All three projects type-check cleanly (api, agent, admin).

Bunker Admin
2026-05-22 09:45:37 -06:00
4a3d9d7c41 feat(upgrade): Approach B - image-only upgrade mode
Add a "Quick Upgrade" path that pulls latest container images and recreates
only the core app services (api, admin, media-api, nginx) without touching
any tracked files. Tenant content (mkdocs/, configs/, scripts/) is implicitly
preserved because the script never writes outside docker.

Faster (~2 min vs ~4-5 min for full upgrade) and structurally safer for
releases that don't change orchestration/templates.

Pieces:
- scripts/image-upgrade.sh: new ~350-line script. Phases: pre-flight +
  mkdocs snapshot, image pull, targeted recreate (broad up -d would cascade
  on misconfigured infra containers — proven on marcelle), light health
  checks, deferred ccp-agent restart. Writes the same progress.json +
  result.json schema as upgrade.sh so the CCP poll loop is unchanged.
- agent/src/routes/upgrade.routes.ts: POST /instance/:slug/upgrade/start-image-only.
  Same lock + staleness guards as the existing /upgrade/start endpoint.
- api/src/services/remote-driver.ts: RemoteDriver.startImageUpgrade().
- api/src/services/upgrade.service.ts: startImageUpgrade() entry point;
  reuses runRemoteUpgrade with mode='image-only' (only the initial agent
  call differs — result schema and polling are identical).
- api/src/modules/instances/instances.routes.ts: POST /:id/upgrade-images
  + startImageUpgradeSchema.
- admin/src/pages/InstanceDetailPage.tsx: secondary "Quick Upgrade" button
  next to "Upgrade Now" on the Updates tab. Tooltip explains when to use it.
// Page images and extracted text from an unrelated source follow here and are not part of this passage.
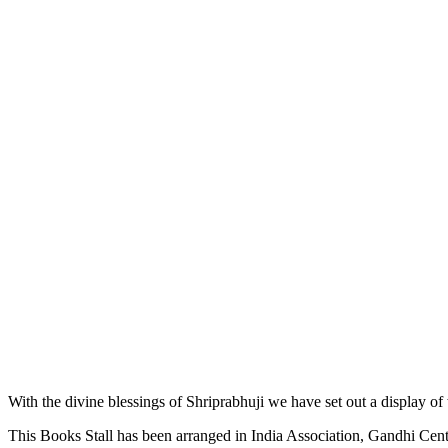
With the divine blessings of Shriprabhuji we have set out a display of
This Books Stall has been arranged in India Association, Gandhi Cente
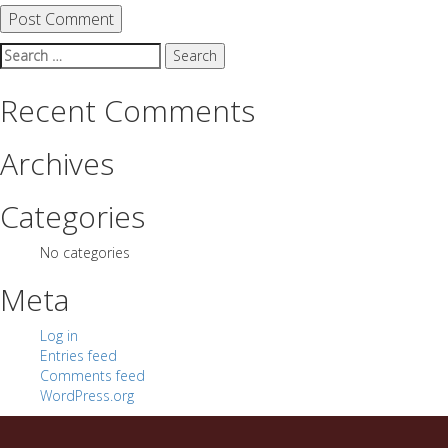
Search
for:
Recent Comments
Archives
Categories
No categories
Meta
Log in
Entries feed
Comments feed
WordPress.org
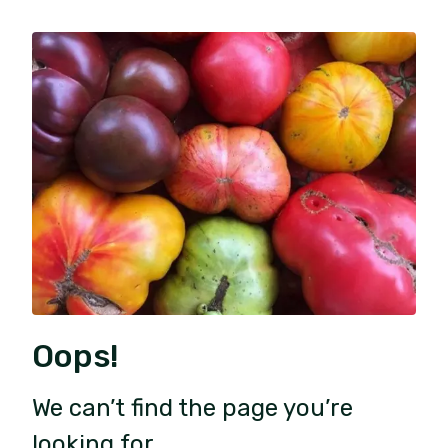
Oops!
We can’t find the page you’re
looking for.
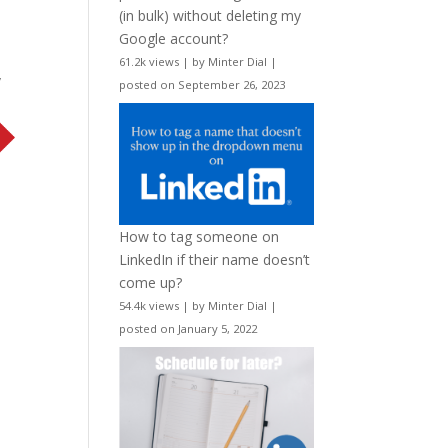
(in bulk) without deleting my
Google account?
61.2k views
|
by
Minter Dial
|
w
posted on September 26, 2023
How to tag someone on
LinkedIn if their name doesn’t
come up?
54.4k views
|
by
Minter Dial
|
posted on January 5, 2022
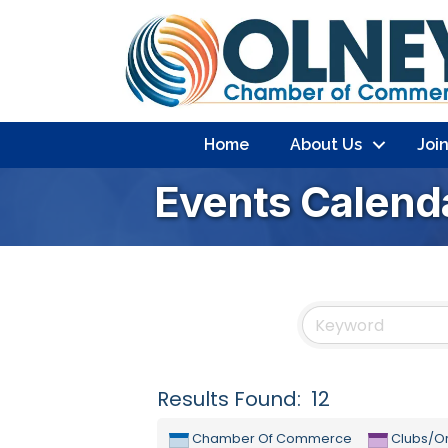
Home
About Us
Joi
Events Calend
Results Found:
12
Chamber Of Commerce
Clubs/Or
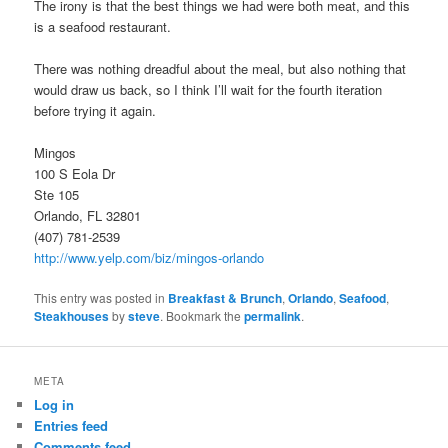
The irony is that the best things we had were both meat, and this
is a seafood restaurant.
There was nothing dreadful about the meal, but also nothing that
would draw us back, so I think I’ll wait for the fourth iteration
before trying it again.
Mingos
100 S Eola Dr
Ste 105
Orlando, FL 32801
(407) 781-2539
http://www.yelp.com/biz/mingos-orlando
This entry was posted in
Breakfast & Brunch
,
Orlando
,
Seafood
,
Steakhouses
by
steve
. Bookmark the
permalink
.
META
Log in
Entries feed
Comments feed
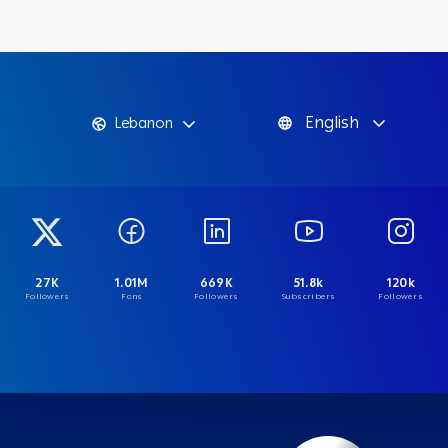
English
Lebanon
27K
1.01M
669K
51.8k
120k
Followers
Fans
Followers
Subscribers
Followers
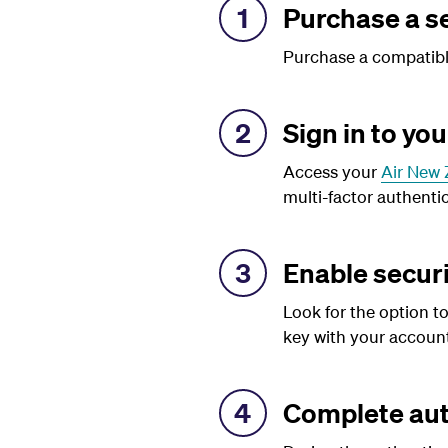
1
Purchase a se
Purchase a compatible
2
Sign in to yo
Access your
Air New 
multi-factor authentic
3
Enable securi
Look for the option to
key with your account
4
Complete aut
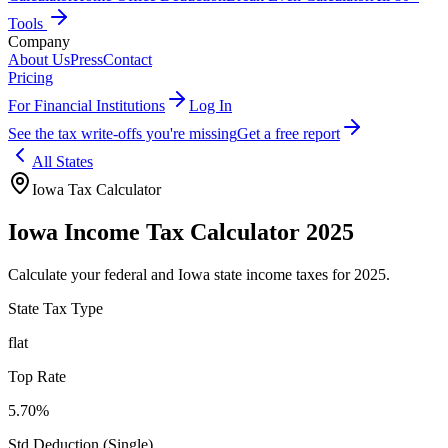
Tools
Company
About Us
Press
Contact
Pricing
For Financial Institutions
Log In
See the tax write-offs you're missing
Get a free report
All States
Iowa
Tax Calculator
Iowa
Income Tax Calculator 2025
Calculate your federal and
Iowa
state income taxes for 2025.
State Tax Type
flat
Top Rate
5.70%
Std Deduction (Single)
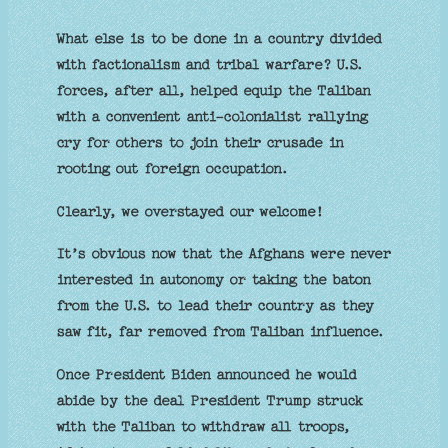
What else is to be done in a country divided
with factionalism and tribal warfare? U.S.
forces, after all, helped equip the Taliban
with a convenient anti-colonialist rallying
cry for others to join their crusade in
rooting out foreign occupation.
Clearly, we overstayed our welcome!
It’s obvious now that the Afghans were never
interested in autonomy or taking the baton
from the U.S. to lead their country as they
saw fit, far removed from Taliban influence.
Once President Biden announced he would
abide by the deal President Trump struck
with the Taliban to withdraw all troops,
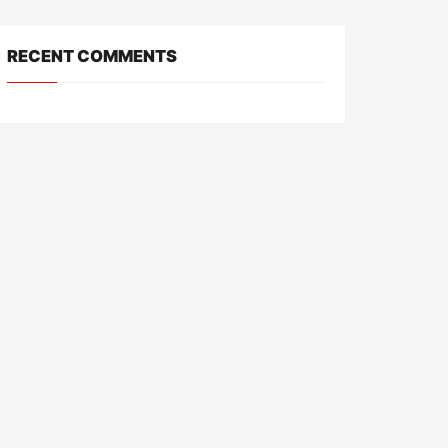
RECENT COMMENTS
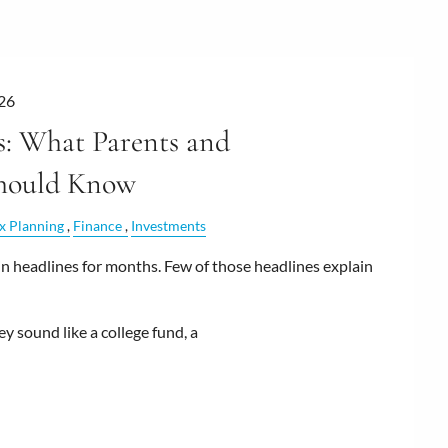
026
: What Parents and
hould Know
x Planning
Finance
Investments
 headlines for months. Few of those headlines explain
y sound like a college fund, a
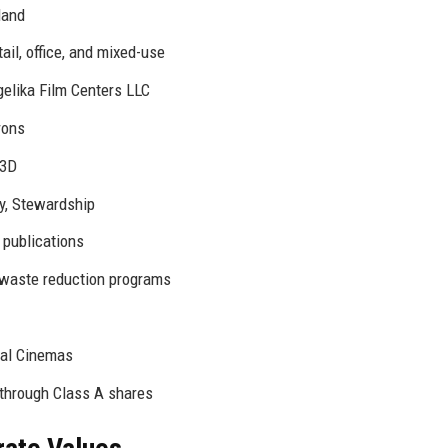
land
ail, office, and mixed-use
gelika Film Centers LLC
rons
 3D
ty, Stewardship
 publications
, waste reduction programs
al Cinemas
 through Class A shares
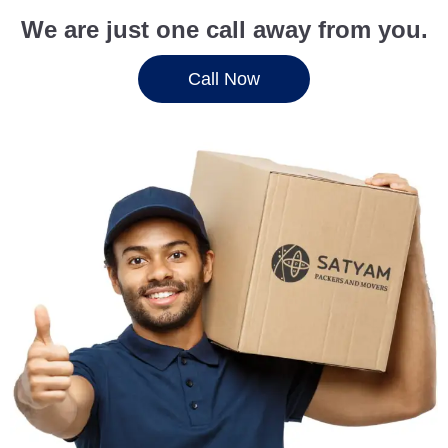
We are just one call away from you.
Call Now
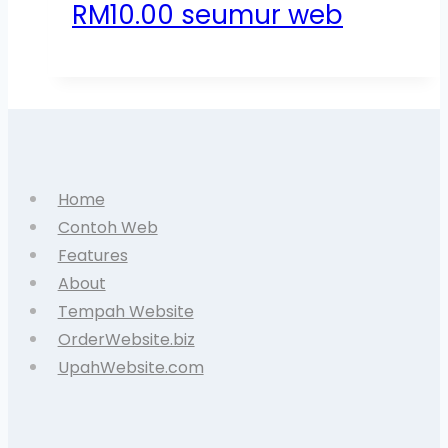
RM10.00 seumur web
Home
Contoh Web
Features
About
Tempah Website
OrderWebsite.biz
UpahWebsite.com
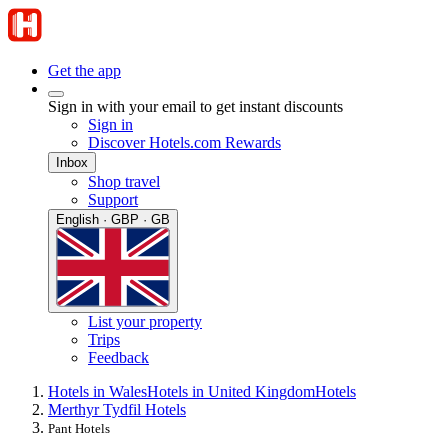
Get the app
Sign in with your email to get instant discounts
Sign in
Discover Hotels.com Rewards
Inbox
Shop travel
Support
English · GBP · GB
List your property
Trips
Feedback
Hotels in Wales
Hotels in United Kingdom
Hotels
Merthyr Tydfil Hotels
Pant Hotels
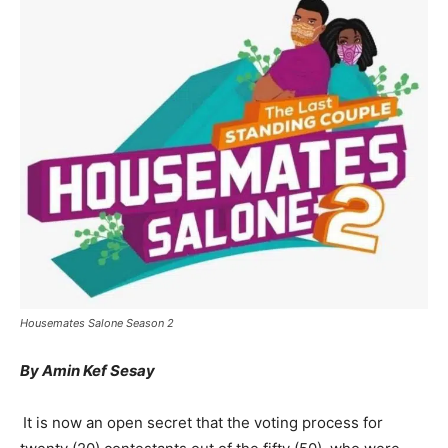
Housemates Salone Season 2
By Amin Kef Sesay
It is now an open secret that the voting process for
Tested locally on marcelle (v2.10.2 idempotent run): 1m 49s, mkdocs.yml md5
unchanged, file count unchanged, only api/admin/media-api/nginx touched.
Subtle bug found and fixed: `set -o pipefail` + `grep -q` shorts pipe and
SIGPIPEs the writer — captured services list once instead.

Bunker Admin
2026-05-21 15:20:35 -06:00
1b80e8294c fix(ccp-agent): whitelist /app/instance for git safe.directory
The agent container runs as root but the bind-mounted instance directory
is owned by the host user (UID 1000 = `node` in the container). Modern
git refuses to operate on such repos without an explicit safe.directory
entry, breaking upgrade-check.sh's `git fetch/log` calls on source-installed
tenants. Verified empirically on soroush after the previous fix landed.

Bunker Admin
2026-05-20 12:14:39 -06:00
a531f9b9ce fix(ccp): make agent functional + fix Gitea release timestamp bug
Three related fixes uncovered during a marcelle CCP registration test:

1. ccp-agent image was missing bash + curl + jq + python3, so every
   spawn('bash', ...) in upgrade.routes.ts and backup.routes.ts failed
   silently with ENOENT. CCP kept reading stale status.json files from
   disk, masking that no agent had successfully checked for updates in
   weeks. apk-add the missing tools.

2. ccp-agent's /app/instance mount was :ro, blocking the agent from
   writing data/upgrade/status.json (and result/progress/backups).
   Agent already has docker.sock — removing :ro is not a security
   escalation. Patched both docker-compose.yml and docker-compose.prod.yml.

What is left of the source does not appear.